Dima, I think your noting of the idea of “normalcy” is fundamental for our field to grapple with. Because while as investigators it is often incumbent on us to emphasize the “news” – that is to say, the novelty – of either the phenomena we are investigating or the angles we are investigating from, part of what I’ve been consistently impressed by in my own experiences looking at the Chilean and wider Latin American media landscape is precisely how normalized these diverse trajectories of media flow have become. And likewise, it is in instances such as these that what we might assume are idiosyncratic processes can be seen likewise as more “normalized”. I find your mentioning of  Grendizer’s popularity and use as a means of illustrating debate surrounding the Syrian war fascinating insofar as it corresponds with what I’ve seen as a terrible oversight in the dominant narratives surrounding anime’s broader global history. Namely, that anime’s circulation as a “cheap” alternative to animation from the US and Europe made it incredibly spreadable throughout the Global South (and beyond the Iron Curtain) to an extent that we could consider Japanese animation’s global, transnational circulation a precedent to a whole variety of contemporary media phenomena that are considered otherwise unprecedented.

 

From my own perspective as a scholar of anime’s global circulation in Latin America, I would be very interested to see and participate in more transversal scholarship that emphasizes anime’s global cultural impact before and outside its eventual integration with mainstream Anglo-American pop  culture. I see this as a line of investigation that, while not ignoring or downplaying Japanese animation’s  transnational ties with the Anglo-American sphere, can also speak to anime’s popular history from the imaginaries of the global south. 

 

To this end, and also in accordance with what you’ve touched on, Dima and Wikanda, I was also wondering if you could speak a bit to how the transnational nature of the media phenomena you study corresponds with other parameters of popular quotidianity. For example, while K-pop’s popularity in Chile has been discussed as a broadening of the popular imaginary breaking with certain Anglo/Eurocentric principles (I myself discuss this in my own work as mentioned above) there also something to be said about how such shifts intermingle with entrenched ideologies and demographic tensions.

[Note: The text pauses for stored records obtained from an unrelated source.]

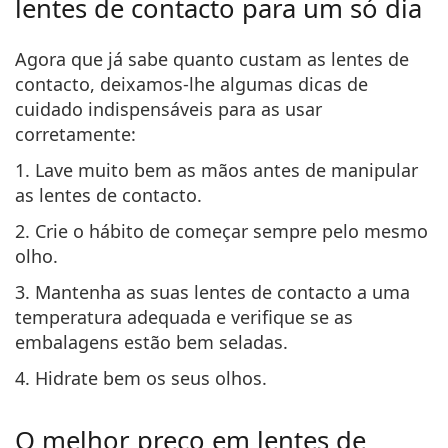
lentes de contacto para um só dia
Agora que já sabe quanto custam as lentes de
contacto, deixamos-lhe algumas dicas de
cuidado indispensáveis para as usar
corretamente:
1. Lave muito bem as mãos antes de manipular
as lentes de contacto.
2. Crie o hábito de começar sempre pelo mesmo
olho.
3. Mantenha as suas lentes de contacto a uma
temperatura adequada e verifique se as
embalagens estão bem seladas.
4. Hidrate bem os seus olhos.
O melhor preço em lentes de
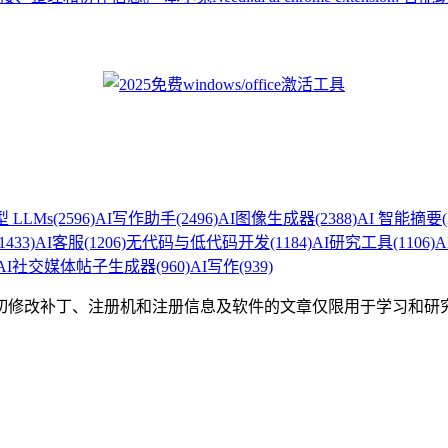
 LLMs
(2596)
AI写作助手
(2496)
AI图像生成器
(2388)
AI 智能摘要
1433)
AI客服
(1206)
无代码与低代码开发
(1184)
AI研究工具
(1106)
A
AI社交媒体帖子生成器
(960)
AI写作
(939)
切修改补丁、注册机和注册信息及软件的文章仅限用于学习和研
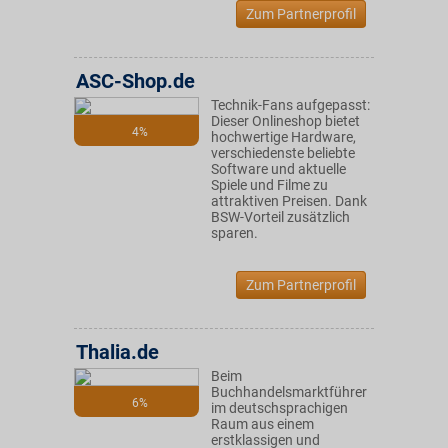
Zum Partnerprofil
ASC-Shop.de
Technik-Fans aufgepasst:
Dieser Onlineshop bietet
4%
hochwertige Hardware,
verschiedenste beliebte
Software und aktuelle
Spiele und Filme zu
attraktiven Preisen. Dank
BSW-Vorteil zusätzlich
sparen.
Zum Partnerprofil
Thalia.de
Beim
Buchhandelsmarktführer
6%
im deutschsprachigen
Raum aus einem
erstklassigen und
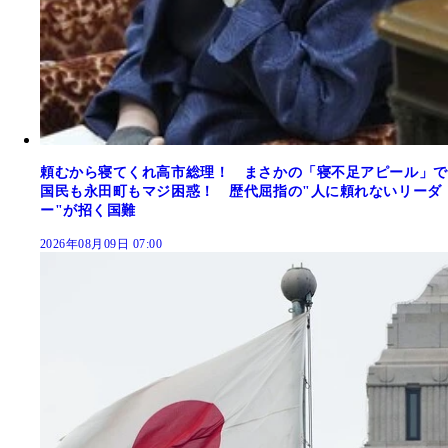
頼むから寝てくれ高市総理！ まさかの「寝不足アピール」で
国民も永田町もマジ困惑！ 歴代屈指の"人に頼れないリーダ
ー"が招く国難
2026年08月09日 07:00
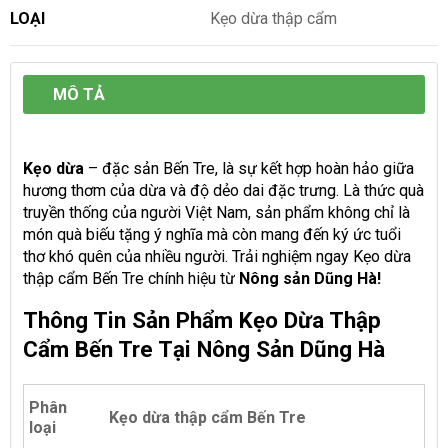
LOẠI
Kẹo dừa thập cẩm
MÔ TẢ
Kẹo dừa
– đặc sản Bến Tre, là sự kết hợp hoàn hảo giữa
hương thơm của dừa và độ dẻo dai đặc trưng. Là thức quà
truyền thống của người Việt Nam, sản phẩm không chỉ là
món quà biếu tặng ý nghĩa mà còn mang đến ký ức tuổi
thơ khó quên của nhiều người. Trải nghiệm ngay Kẹo dừa
thập cẩm Bến Tre chính hiệu từ
Nông sản Dũng Hà!
Thông Tin Sản Phẩm Kẹo Dừa Thập
Cẩm Bến Tre Tại Nông Sản Dũng Hà
Phân
Kẹo dừa thập cẩm Bến Tre
loại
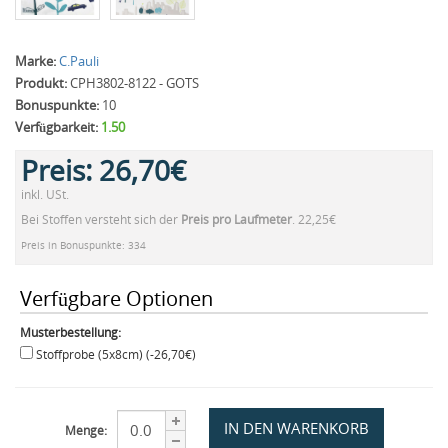
Marke:
C.Pauli
Produkt:
CPH3802-8122 - GOTS
Bonuspunkte:
10
Verfügbarkeit:
1.50
Preis:
26,70€
inkl. USt.
Bei Stoffen versteht sich der
Preis pro Laufmeter
. 22,25€
Preis in Bonuspunkte: 334
Verfügbare Optionen
Musterbestellung:
Stoffprobe (5x8cm) (-26,70€)
Menge:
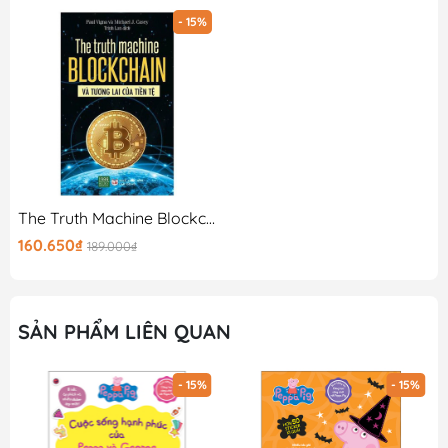
- 15%
The Truth Machine Blockchain Và Tương Lai Của Tiền Tệ
160.650₫
189.000₫
SẢN PHẨM LIÊN QUAN
- 15%
- 15%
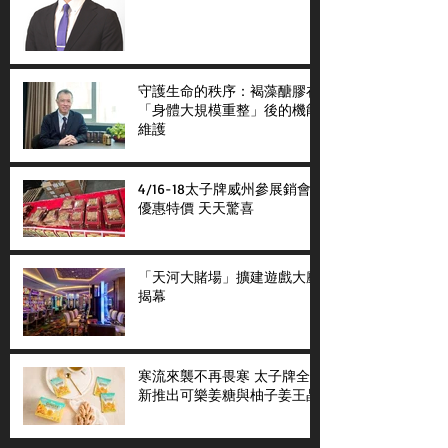
守護生命的秩序：褐藻醣膠在
「身體大規模重整」後的機能
維護
4/16-18太子牌威州參展銷會
優惠特價 天天驚喜
「天河大賭場」擴建遊戲大廳
揭幕
寒流來襲不再畏寒 太子牌全
新推出可樂姜糖與柚子姜王晶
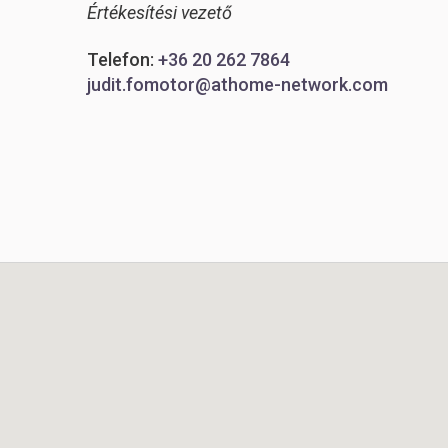
Értékesítési vezető
Telefon:
+36 20 262 7864
judit.fomotor@athome-network.com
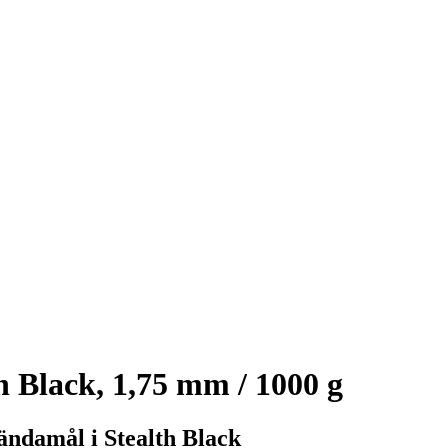
 Black, 1,75 mm / 1000 g
ändamål i Stealth Black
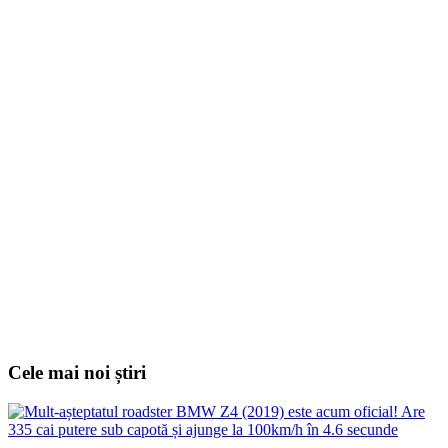
Cele mai noi știri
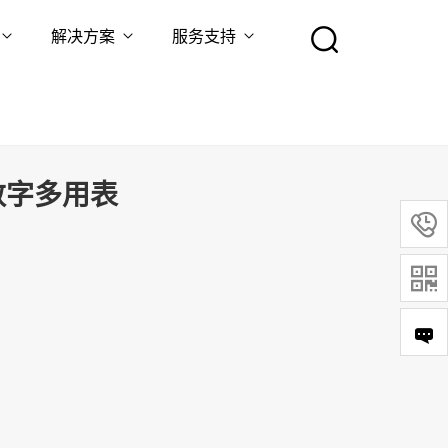
解决方案
服务支持
位半数字多用表


)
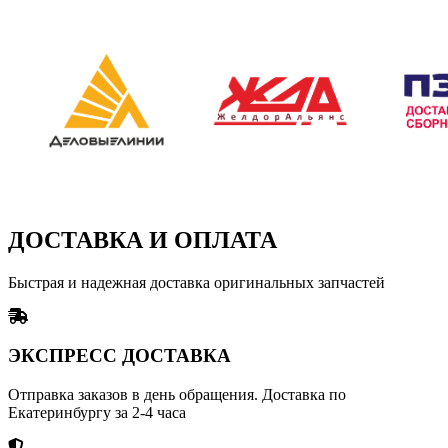
ДОСТАВКА И ОПЛАТА
Быстрая и надежная доставка оригинальных запчастей
ЭКСПРЕСС ДОСТАВКА
Отправка заказов в день обращения. Доставка по
Екатеринбургу за 2-4 часа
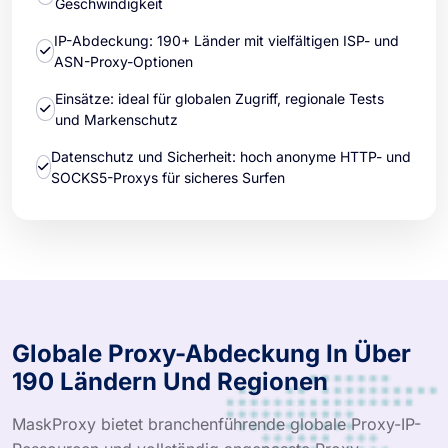
Geschwindigkeit
IP-Abdeckung: 190+ Länder mit vielfältigen ISP- und
ASN-Proxy-Optionen
Einsätze: ideal für globalen Zugriff, regionale Tests
und Markenschutz
Datenschutz und Sicherheit: hoch anonyme HTTP- und
SOCKS5-Proxys für sicheres Surfen
Globale Proxy-Abdeckung In Über
190 Ländern Und Regionen
MaskProxy bietet branchenführende globale Proxy-IP-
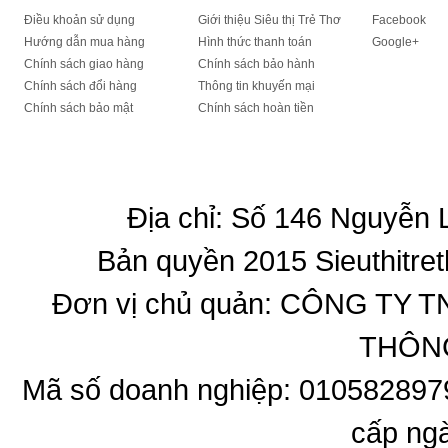
Điều khoản sử dụng
Giới thiệu Siêu thị Trẻ Thơ
Facebook
Hướng dẫn mua hàng
Hình thức thanh toán
Google+
Chính sách giao hàng
Chính sách bảo hành
Chính sách đổi hàng
Thông tin khuyến mại
Chính sách bảo mật
Chính sách hoàn tiền
Địa chỉ: Số 146 Nguyễn
Bản quyền 2015 Sieuthitret
Đơn vị chủ quản: CÔNG T
THÔNG
Mã số doanh nghiệp: 010582897
cấp ng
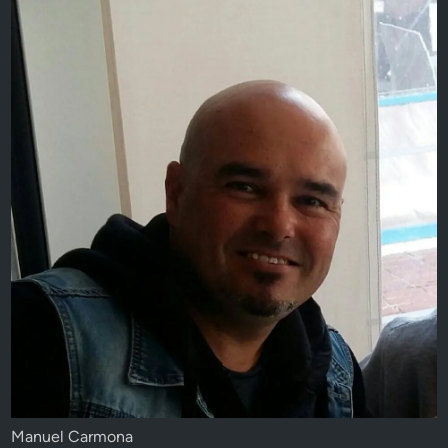
Manuel Carmona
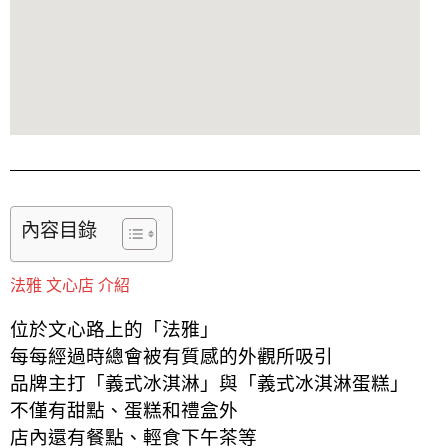
內容目錄
法雅 文心店 介紹
位於文心路上的「法雅」
每每經過時總會被有質感的外觀所吸引
品牌主打「義式冰淇淋」與「義式冰淇淋蛋糕」
不僅有甜點、蛋糕和禮盒外
店內還有餐點、輕食下午茶等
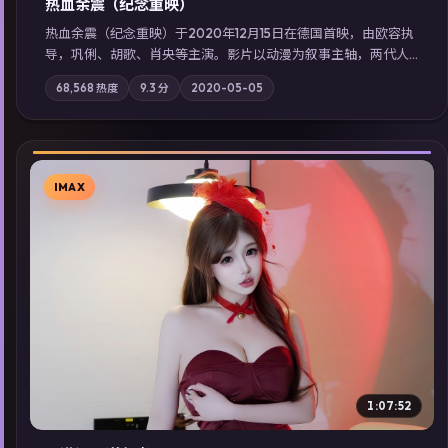
热血余震（纪念重映）
热血余震（纪念重映）于2020年12月15日在德国首映，由欧容执
导，巩俐、胡歌、肖央等主演。影片以动漫为叙事主轴，两代人
的执念在暴风雨夜正面相撞；摄影与配乐强化地域气质；站内亦
68,568
热度
9.3
分
2020-05-05
可通过「国产免费观看高清电视剧在线看」延展检索同类型高分
佳作，畅享高清在线追剧体验。
IMAX
▶
1:07:52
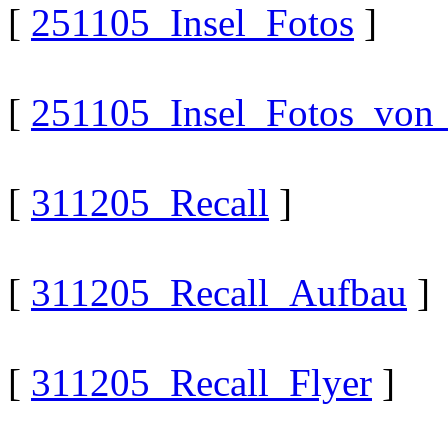
[
251105_Insel_Fotos
]
[
251105_Insel_Fotos_von_
[
311205_Recall
]
[
311205_Recall_Aufbau
]
[
311205_Recall_Flyer
]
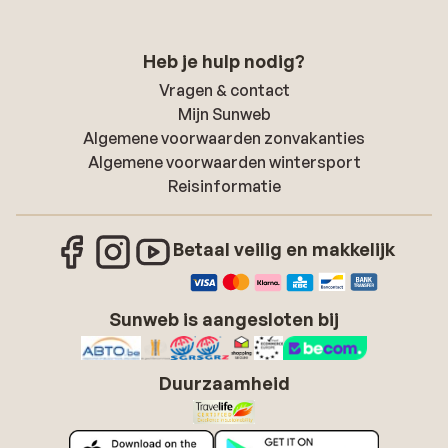
Heb je hulp nodig?
Vragen & contact
Mijn Sunweb
Algemene voorwaarden zonvakanties
Algemene voorwaarden wintersport
Reisinformatie
Betaal veilig en makkelijk
Sunweb is aangesloten bij
Duurzaamheid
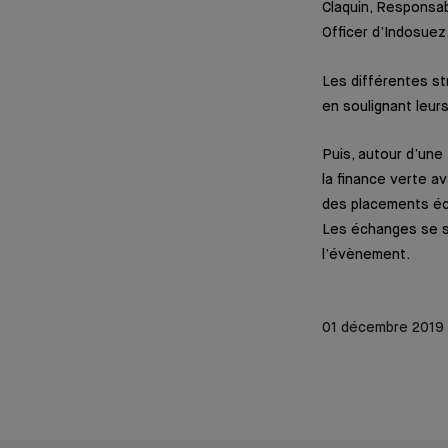
Claquin, Responsa
Officer d’Indosuez
Les différentes st
en soulignant leurs
Puis, autour d’une 
la finance verte av
des placements é
Les échanges se son
l’évènement.
01 décembre 2019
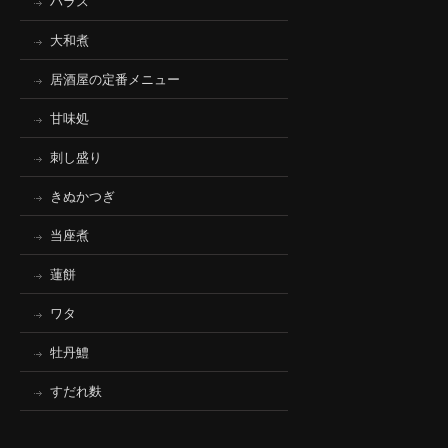
ハラス
大和煮
居酒屋の定番メニュー
甘味処
刺し盛り
きぬかつぎ
当座煮
蓮餅
ワタ
牡丹鱧
すだれ麩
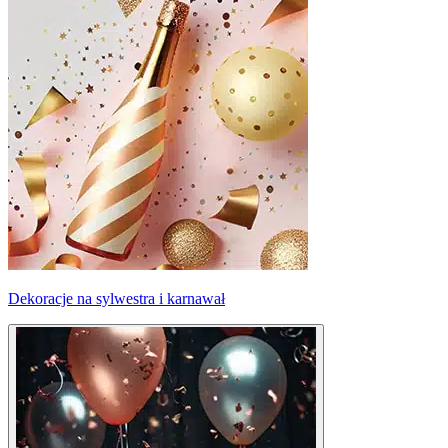
Dekoracje na sylwestra i karnawał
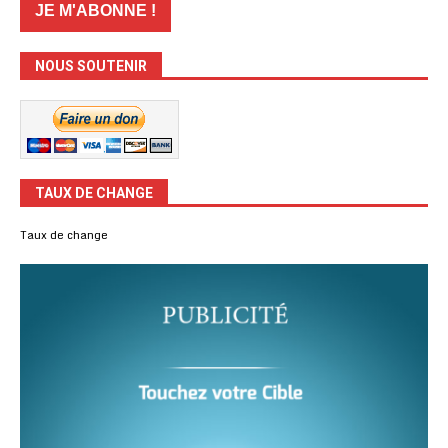
NOUS SOUTENIR
TAUX DE CHANGE
Taux de change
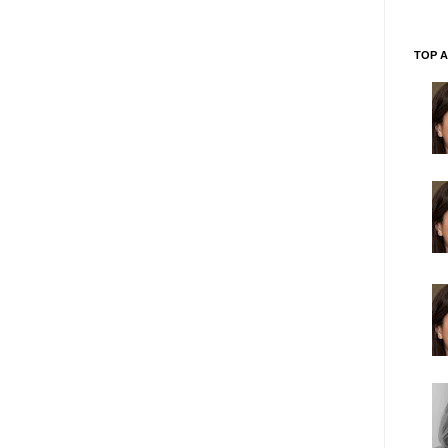
TOP A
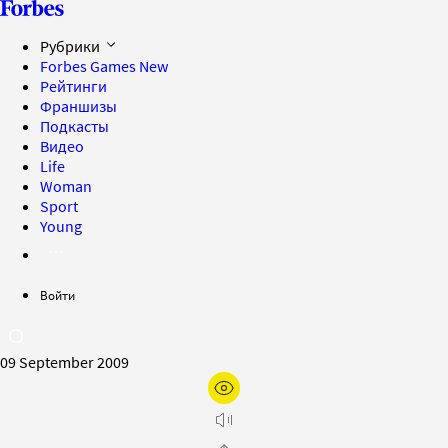
Рубрики
Forbes Games
New
Рейтинги
Франшизы
Подкасты
Видео
Life
Woman
Sport
Young
Войти
09 September 2009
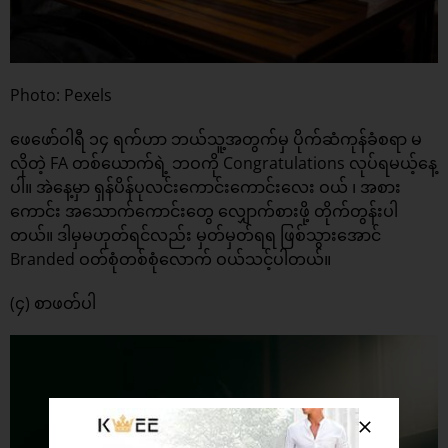
Photo: Pexels
ဖေဖော်ဝါရီ ၁၄ ရက်ဟာ ဘယ်သူ့အတွက်မှ ပိုက်ဆံကုန်ခံစရာ မ
လိုတဲ့ FA တစ်ယောက်ရဲ့ ဘဝကို Congratulations လုပ်ရမယ့်နေ့
ပါ။ အဲနေ့မှာ ရှန်ပိန်ပုလင်းကောင်းကောင်းလေး ဝယ် ၊ အစား
ကောင်း အသောက်ကောင်းတွေ လျှောက်စားဖို့ တိုက်တွန်းပါ
တယ်။ ဒါမှမဟုတ်ရင်လည်း မှတ်မှတ်ရရ ဖြစ်သွားအောင်
Branded ဝတ်စုံတစ်စုံလောက် ဝယ်သင့်ပါတယ်။
(၄) စာဖတ်ပါ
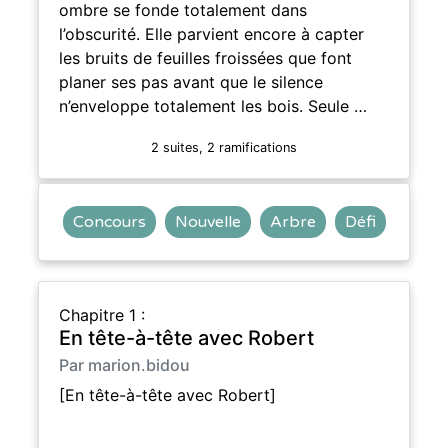
ombre se fonde totalement dans
l’obscurité. Elle parvient encore à capter
les bruits de feuilles froissées que font
planer ses pas avant que le silence
n’enveloppe totalement les bois. Seule …
2 suites, 2 ramifications
Concours
Nouvelle
Arbre
Défi
Chapitre 1 :
En tête-à-tête avec Robert
Par marion.bidou
[En tête-à-tête avec Robert]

As noted by Wonjung Min for instance (“Mis Chinos, Tus Chinos: The Orientalism of K-pop Fans”, International Communication Gazette, (83)8, 2021, 1-19) K-pop’s success in Chile, while broad, has done little to either minimize the exoticizing and/or othering of Korean Chileans, nor has it really affected the all-too common conflation of all East Asians in the region colloquially as “chinos” (Chinese).

Along similar lines, the integration of Turkish TV (Fig. 1) throughout Latin America, while indeed making many Chileans more interested in Turkish culture itself, has arguably only further confused things with regard to the broader population of Chileans with Middle-Eastern roots. As with the synecdoche conflating Chinese people with all East Asians, Middle Eastern people in Chile are often referred to universally as Turks – a confusion first created by a wave of Palestinian immigration that arrived in the country in the early 20th century bearing Turkish passports. As with your noting of Shakira as an unacknowledged Lebanese global icon Dima, I’m wondering where we may see the “limits” of the phenomena we are looking at, and how we can go about understanding, negotiating and integrating these into our perspectives of them?

 

 

 

 



Fig. 1 - Chilean ad for the Turkish drama Is it Fatmagul’s Fault? (2010)

 

References

 

Min W. “Mis Chinos, Tus Chinos: The Orientalism of K-pop Fans”, International Communication Gazette, (83)8, 2021, 1-19

 

 

 

 

Wikanda 

 

Camilo and Dima, I really enjoy learning about the Latin American and Arab contexts of media flow and fandom from your exchanges. I have limited knowledge on these geographies, except in certain areas of cinema that I came across via my work on transnational film reception and authorship (i.e. the reception of Indian and some Thai martial-art films in the Arab world or the shared situation of film festival funding for independent cinema in the case of Latin America.)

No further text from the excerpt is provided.